Befitting their style and tradition, The Atlantic has published an exhaustive, even handed, and thorough review of the breathalyzer category. It not only mentions BACtrack Mobile prominently, but also quotes BACtrack Founder and President, Keith Nothacker extensively throughout. 

The article begins, as all good stories do, at the very beginning, with Robert F. Borkenstein and his 1953 invention, the Drunkometer. It ends with a glimpse into the future, with the newly minted drug breathalyzers and, of course, the BACtrack Mobile Breathalyzer leading the charge. 

After a review of basic breathalyzer technology, the article captures the BACtrack founder explaining the details around how a breathalyzer reads a subject's Blood Alcohol Content. The review then turns its attention to smartphone breathalyzers and how they take advantage of internet connectivity. At the forefront: BACtrack Mobile.  

"It's kind of amazing," the reviewer writers, referring to the Mobile Breathalyzer feature set in general and BACtrack WorldView specifically. "The WorldView offers an option to completely anonymously upload your BAC to a database that displays real-time BACs from across the globe."

He then quotes Nothacker with his original vision for the WorldView feature. 
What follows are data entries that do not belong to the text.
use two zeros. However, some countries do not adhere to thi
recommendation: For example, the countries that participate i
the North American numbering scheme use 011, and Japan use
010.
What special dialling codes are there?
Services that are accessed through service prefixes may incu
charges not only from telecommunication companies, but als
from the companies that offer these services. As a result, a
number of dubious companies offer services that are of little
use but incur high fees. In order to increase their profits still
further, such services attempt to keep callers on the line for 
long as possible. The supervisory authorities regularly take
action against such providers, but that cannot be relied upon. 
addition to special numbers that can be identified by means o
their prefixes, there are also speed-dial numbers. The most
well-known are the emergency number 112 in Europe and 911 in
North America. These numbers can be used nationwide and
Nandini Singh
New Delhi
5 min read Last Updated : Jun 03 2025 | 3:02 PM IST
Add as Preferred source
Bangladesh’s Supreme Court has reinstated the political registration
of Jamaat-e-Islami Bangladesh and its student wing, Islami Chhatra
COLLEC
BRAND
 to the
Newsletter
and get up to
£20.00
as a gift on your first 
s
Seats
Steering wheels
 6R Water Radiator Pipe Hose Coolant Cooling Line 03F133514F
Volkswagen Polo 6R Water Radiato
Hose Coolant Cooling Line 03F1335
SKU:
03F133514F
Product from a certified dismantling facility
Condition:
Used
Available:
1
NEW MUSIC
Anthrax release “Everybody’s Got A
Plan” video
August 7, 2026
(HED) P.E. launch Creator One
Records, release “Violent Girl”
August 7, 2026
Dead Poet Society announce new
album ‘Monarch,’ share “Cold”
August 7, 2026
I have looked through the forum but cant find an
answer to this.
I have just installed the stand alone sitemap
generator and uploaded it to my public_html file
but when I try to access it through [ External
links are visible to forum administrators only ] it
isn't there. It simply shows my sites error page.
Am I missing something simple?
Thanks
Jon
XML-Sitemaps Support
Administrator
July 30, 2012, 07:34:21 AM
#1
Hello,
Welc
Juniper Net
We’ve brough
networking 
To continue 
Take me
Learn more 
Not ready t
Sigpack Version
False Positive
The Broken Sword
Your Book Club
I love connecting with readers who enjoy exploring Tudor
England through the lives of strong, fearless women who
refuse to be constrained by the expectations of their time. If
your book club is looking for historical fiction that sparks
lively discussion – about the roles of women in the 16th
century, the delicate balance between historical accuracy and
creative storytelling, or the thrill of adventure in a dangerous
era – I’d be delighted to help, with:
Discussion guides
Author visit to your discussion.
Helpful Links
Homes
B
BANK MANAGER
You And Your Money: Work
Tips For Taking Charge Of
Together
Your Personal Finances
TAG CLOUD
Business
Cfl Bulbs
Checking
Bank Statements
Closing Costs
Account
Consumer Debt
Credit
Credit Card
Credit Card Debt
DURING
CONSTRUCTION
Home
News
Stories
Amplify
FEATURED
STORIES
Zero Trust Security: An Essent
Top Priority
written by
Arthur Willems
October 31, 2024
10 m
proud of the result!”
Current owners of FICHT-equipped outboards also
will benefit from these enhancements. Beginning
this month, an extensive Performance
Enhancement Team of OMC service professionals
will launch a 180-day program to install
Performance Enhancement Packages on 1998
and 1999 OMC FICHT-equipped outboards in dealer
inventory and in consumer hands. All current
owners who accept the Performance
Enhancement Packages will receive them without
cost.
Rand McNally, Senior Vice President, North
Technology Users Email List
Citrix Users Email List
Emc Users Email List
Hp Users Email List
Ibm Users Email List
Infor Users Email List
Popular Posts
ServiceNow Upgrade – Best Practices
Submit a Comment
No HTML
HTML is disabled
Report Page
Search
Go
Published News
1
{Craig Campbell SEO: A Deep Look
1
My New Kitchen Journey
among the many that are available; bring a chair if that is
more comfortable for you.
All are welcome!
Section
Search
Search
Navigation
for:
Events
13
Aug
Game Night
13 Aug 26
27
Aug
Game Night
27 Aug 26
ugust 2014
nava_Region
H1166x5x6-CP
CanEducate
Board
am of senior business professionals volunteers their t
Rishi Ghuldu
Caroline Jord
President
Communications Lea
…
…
"Think of what the charts could do. If you want to see how the BACs of the people of New Orleans rise during a Saints game, you can. If you want to know if people drink more on New Year's Eve or Christmas Eve, you can. If you want to compare cities, you can. From there, you can implement measures to increase public safety...This is something that can be as private or as social as you want to it to be."

And the end goal? Reducing drinking and driving.

"We know when people have the product, there's more awareness," Nothacker is quoted saying. "People are less likely to drink and drive when they have this." 

Indeed, these devices do raise awareness of people's drinking and the consequences of their actions. 

"Not only is it changing people's perceptions about personal breathalyzers, we know it is changing their behaviors." Nothacker says. "This is a device that can save people's lives."